Figurinos ricos, ambiente interessante, atores presentes no aqui e no agora nos hipnotizam com suas sedes, sendo a mais óbvia pela luz, que naquele instante se apaga por completo! Atrás, ao centro, um lugar é revelado! Tudo é bem cuidado e cria-se uma atmosfera que instiga o desvendar dos vários ambientes que podemos ver, todos criados a partir da luz e por ela delimitados. Essa magia de penetrar no desconhecido é quebrada pelos guias da exposição, que reúnem os grupos em torno das pequenas cenas desenhadas com luz. Eles irão nos conduzir por cada uma das instalações até a última, no sentido anti-horário.

Coelho! Coelho! Coelho… Não! É uma borboleta. Borboleta, não!

O coelho, conhecido pela rapidez e símbolo de fertilização, e a borboleta, imagem da beleza e do renascimento, estavam presentes em quase tudo. As apreciações de cada instalação eram rápidas, mas férteis, e as belas imagens instigavam o germinar de novas ideias.

Bolinhas que brilham e acendem. Muitos lápis. Um balde de água. Você já ajudou alguém hoje? E já matou alguém hoje? A lâmpada acende e vai apagando lentamente na mão do ator. Vejo um cu!

Sede pela descoberta, pelo prazer, por água, por morte. De instalação em instalação visitamos reinos sedentos por algo, mas nunca por alguém, que interagem e instigam e por vezes até convidam.

Mas por que tão rápido? Seria por causa do coelho? Ou é isso que fazemos com nossos desejos? Será que os conduzimos com tamanha rapidez que nem sequer notamos que tivemos a chance de não realizá-los? Não fertilizamos nada, ou quase nada… E aí é que entra a borboleta. Sim, a beleza do pouco que tivemos pode nos bastar? Mas o fundamental é que ela veio da lagarta, assim podemos nos transformar e ter a chance de não fazer de novo.

Então, somos conduzidos novamente ao salão de entrada e lá esperamos por mais luz enquanto sofremos com a busca dos atores no mesmo jogo inicial, tentando roubar pra si a luz do refletor.

Saio com minha mente a mil! Enquanto caminho, não tenho o que anotar, ficam apenas as sensações.

No próximo experimento ouço “sensatez”. Aqui é um lugar bem mais escuro.

Um caminho feito com jornal diz por onde posso passar e ficar. Garrafas no chão são utilizadas como xilofone. Um quadrado desenhado no chão propõe um jogo que não existiu. Escuridão.

 

Fabíola Nabbout, do núcleo 6 (Foto: André Stefano)

Dois projetores, um fixo e outro móvel, nos dizem: estrela, saber, passos, queda.

As atrizes se movem livremente pelo espaço onde estão desenhadas as linhas.
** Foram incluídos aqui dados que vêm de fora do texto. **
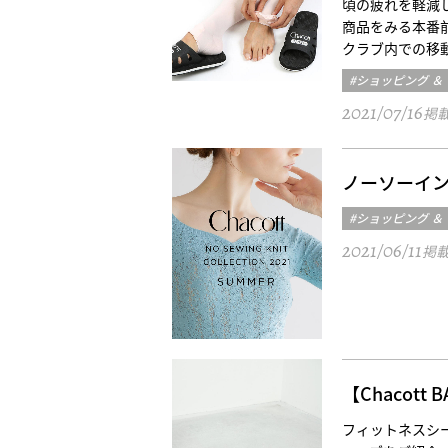
頃の疲れを軽減
商品をみる本番
クラブ内での移
#ショッピング ＆
2021/07/16
掲
ノーソーイング
#ショッピング ＆
2021/06/11
掲
【Chacot
フィットネスシ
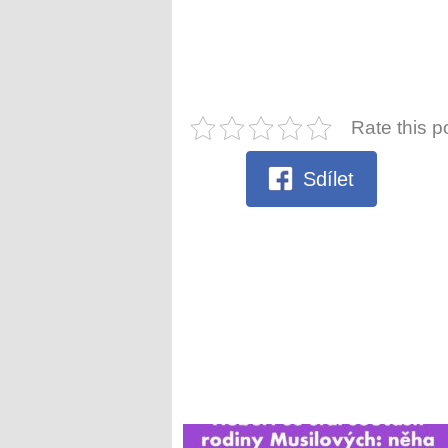
Rate this p
Sdílet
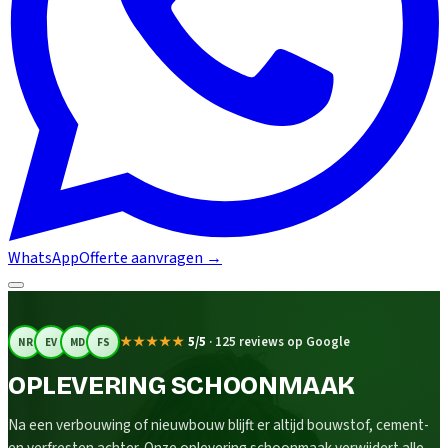
WhatsApp
Offerte aanvragen
→
★★★★★
5/5
·
125 reviews op Google
NR
EV
MD
FS
OPLEVERING SCHOONMAAK
Na een verbouwing of nieuwbouw blijft er altijd bouwstof, cement-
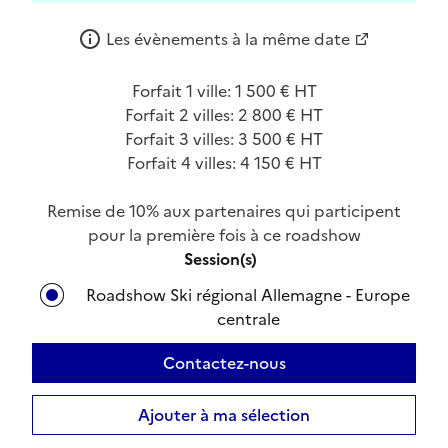
Les évènements à la même date
Forfait 1 ville: 1 500 € HT
Forfait 2 villes: 2 800 € HT
Forfait 3 villes: 3 500 € HT
Forfait 4 villes: 4 150 € HT
Remise de 10% aux partenaires qui participent
pour la première fois à ce roadshow
Session(s)
Roadshow Ski régional Allemagne - Europe
centrale
Contactez-nous
Ajouter à ma sélection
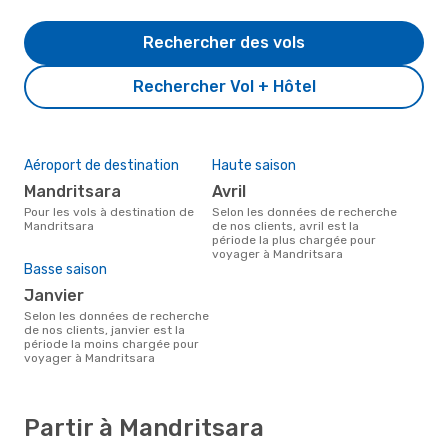
Rechercher des vols
Rechercher Vol + Hôtel
Aéroport de destination
Haute saison
Mandritsara
avril
Pour les vols à destination de
Selon les données de recherche
Mandritsara
de nos clients, avril est la
période la plus chargée pour
voyager à Mandritsara
Basse saison
janvier
Selon les données de recherche
de nos clients, janvier est la
période la moins chargée pour
voyager à Mandritsara
Partir à Mandritsara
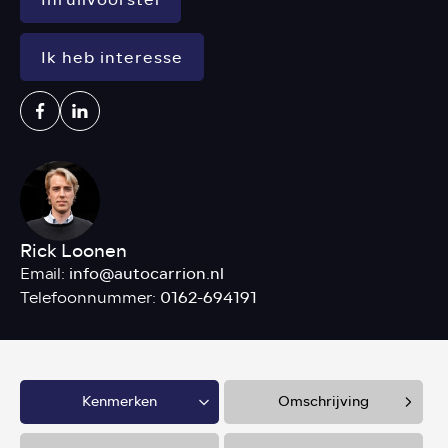
Ik heb interesse
Rick Loonen
info@autocarrion.nl
Email:
0162-694191
Telefoonnummer:
Kenmerken
Omschrijving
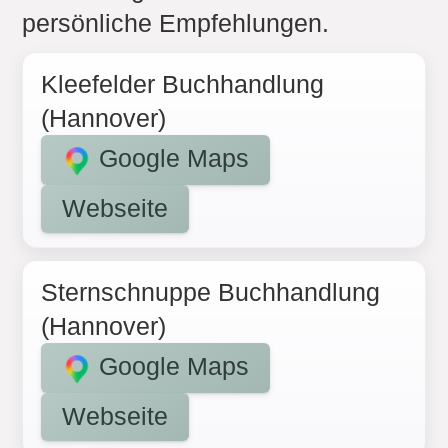
persönliche Empfehlungen.
Kleefelder Buchhandlung
(Hannover)
Google Maps
Webseite
Sternschnuppe Buchhandlung
(Hannover)
Google Maps
Webseite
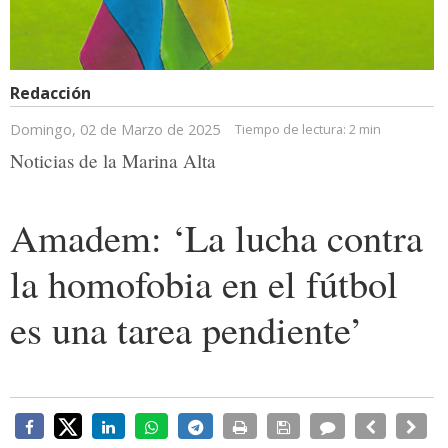
Redacción
Domingo, 02 de Marzo de 2025
Tiempo de lectura:
2 min
Noticias de la Marina Alta
Amadem: ‘La lucha contra
la homofobia en el fútbol
es una tarea pendiente’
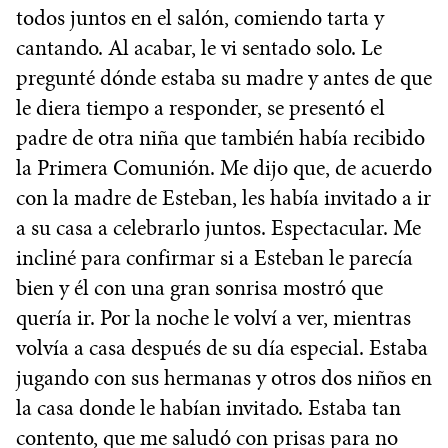
todos juntos en el salón, comiendo tarta y
cantando. Al acabar, le vi sentado solo. Le
pregunté dónde estaba su madre y antes de que
le diera tiempo a responder, se presentó el
padre de otra niña que también había recibido
la Primera Comunión. Me dijo que, de acuerdo
con la madre de Esteban, les había invitado a ir
a su casa a celebrarlo juntos. Espectacular. Me
incliné para confirmar si a Esteban le parecía
bien y él con una gran sonrisa mostró que
quería ir. Por la noche le volví a ver, mientras
volvía a casa después de su día especial. Estaba
jugando con sus hermanas y otros dos niños en
la casa donde le habían invitado. Estaba tan
contento, que me saludó con prisas para no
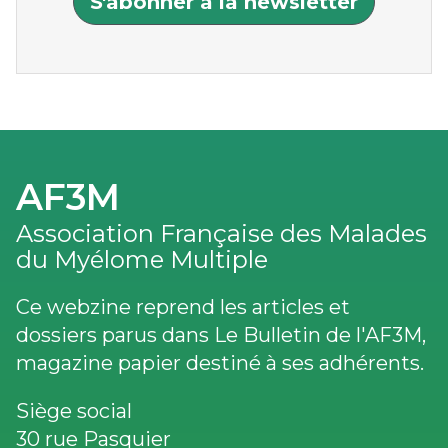
S'abonner à la newsletter
AF3M
Association Française des Malades
du Myélome Multiple
Ce webzine reprend les articles et
dossiers parus dans Le Bulletin de l'AF3M,
magazine papier destiné à ses adhérents.
Siège social
30 rue Pasquier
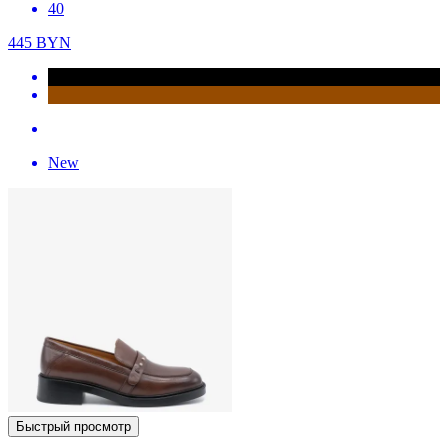
40
445
BYN
New
Быстрый просмотр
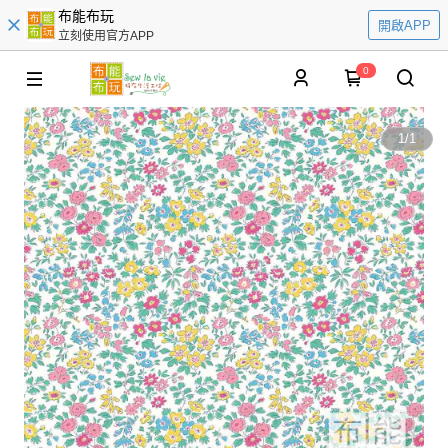
布能布玩
開啟APP
立刻使用官方APP
0
1
/
1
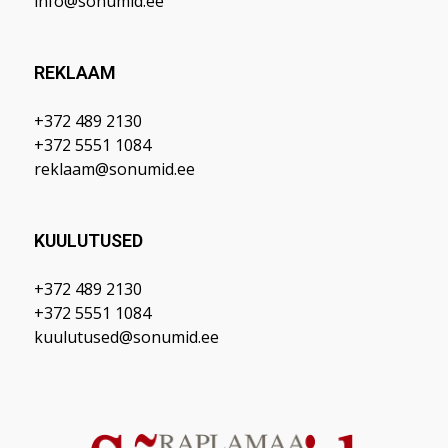
info@sonumid.ee
REKLAAM
+372 489 2130
+372 5551 1084
reklaam@sonumid.ee
KUULUTUSED
+372 489 2130
+372 5551 1084
kuulutused@sonumid.ee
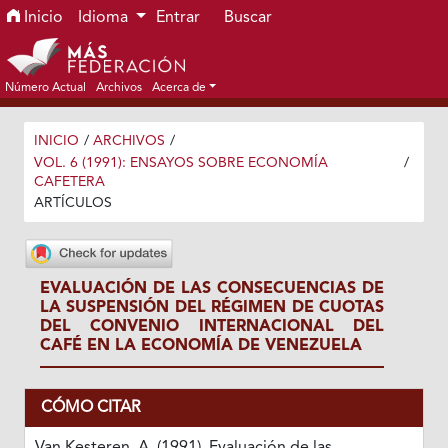
Ir al menú de navegación principal
Ir al contenido principal
Ir al pie de página del sitio
Inicio
Idioma
Entrar
Buscar
Número Actual
Archivos
Acerca de
INICIO
/
ARCHIVOS
/
VOL. 6 (1991): ENSAYOS SOBRE ECONOMÍA
/
CAFETERA
ARTÍCULOS
EVALUACIÓN DE LAS CONSECUENCIAS DE
LA SUSPENSIÓN DEL RÉGIMEN DE CUOTAS
DEL CONVENIO INTERNACIONAL DEL
CAFÉ EN LA ECONOMÍA DE VENEZUELA
CÓMO CITAR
Há um desenho vocal muito interessante, sai do particular, beira o histerismo e termina por produzir uma engrenagem sonora. A voz atinge lugares que a imagem não alcança! Mas imagem é tudo?

Não há zona de conforto pra quem está em cena, há confronto. Um confronto velado consigo mesmo e com o espaço sonoro disputado com os outros que também estão falando.

Para mim também foi desconfortável. Não consigo aquietar minha atenção, meu olhar. Acho que eu ainda buscava alguma luz.

Porque é muito mais fácil se locomover no claro, se ver na luz. A escuridão nos obriga um outro olhar, uma busca pelas coisas que não estão ou são óbvias em nós. É um caminho que não estamos habituados a fazer, um percurso que no mínimo nos causa inquietude.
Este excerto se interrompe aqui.